Dumps/Mirror status
We are interested in mirroring of the dumps; please add information there if you can host or know of an organization that can.
We currently have one mirror (http://wikipedia.c3sl.ufpr.br/) and are talking with a couple other sites.
We have copied one complete run of our public XML files (about 1.3T?) off to Google storage, which they have kindly donated to us. We are in the process of moving things around to comply with a better (non-usurpable by other Google storage users) naming scheme. We'd like to run a copy once every two weeks, keep the last five copies and then one copy permanently every six months. Script here.
Our mirroring setup expects the other end to use rsync; we have a script which generates the list of files of the last 5 successfully completed dumps for each project on a daily basis, and this list is available to the mirror sites for use by rsync. Script here.
Earlier mirror efforts are documented on the Offsite_Backups page. We need to see if any of these are still viable.

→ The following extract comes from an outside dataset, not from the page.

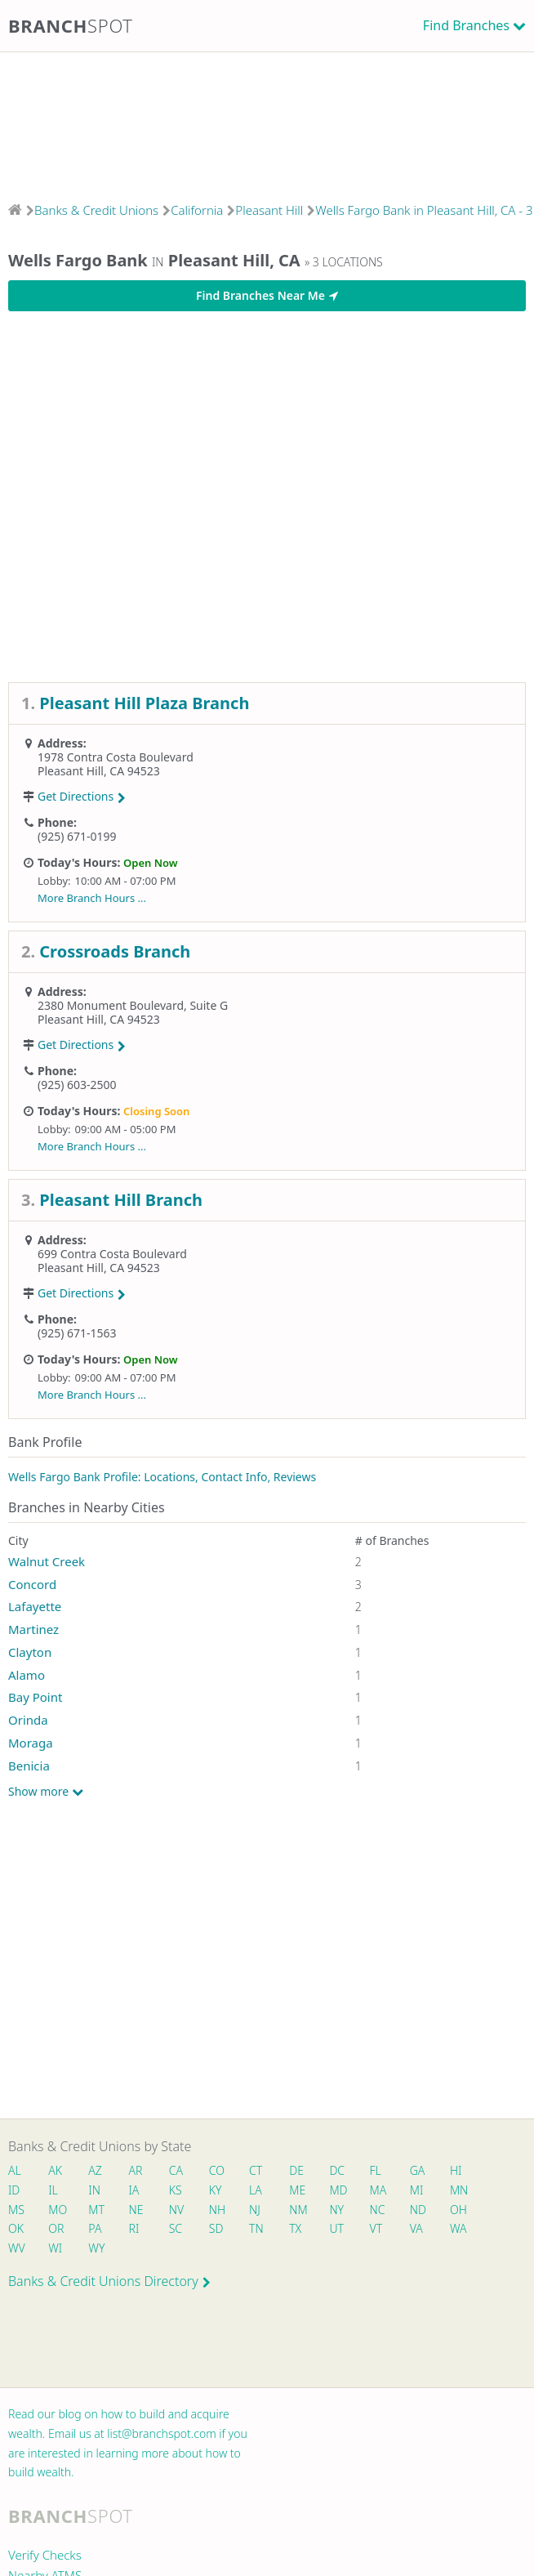  What do you see at coordinates (109, 2281) in the screenshot?
I see `Banks & Credit Unions Directory` at bounding box center [109, 2281].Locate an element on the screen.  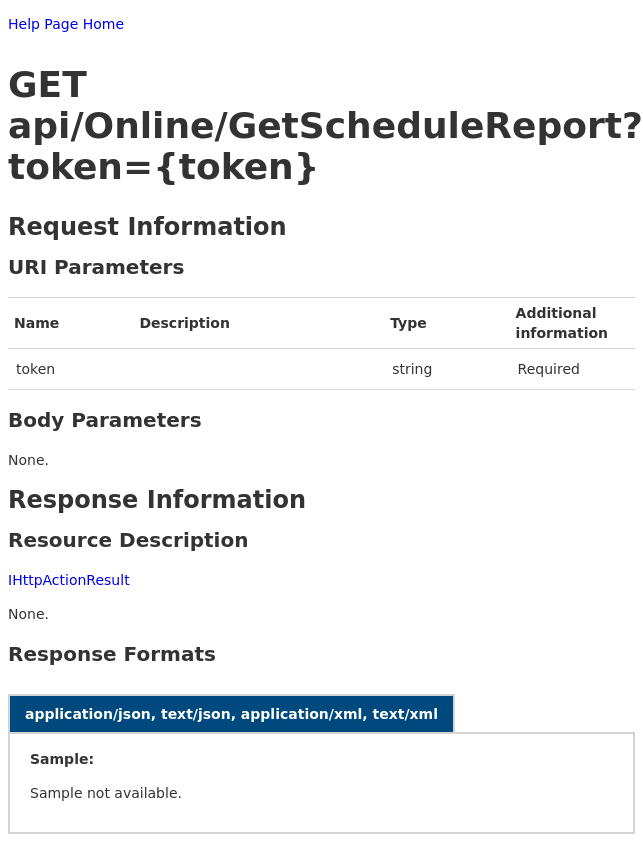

Email sent to Kul, Milos to see if any of these possibilities are still live.
In progress:
- host being set up at wansecurity.com -- waiting for network debugging between wmf and he.net, in progress
- code for upload of historical dumps to archive.org
- pinged someone at dattobackup.com
- checking contacts at amazon re: Amazon Public Data Sets which has been defunct for some time
- checked with Nemo_bis about unimi, need to work with them about their legal concerns
- host being set up at your.org -- waiting for network debugging between wmf and he.net, in progress
- SJ looking into contacts at MIT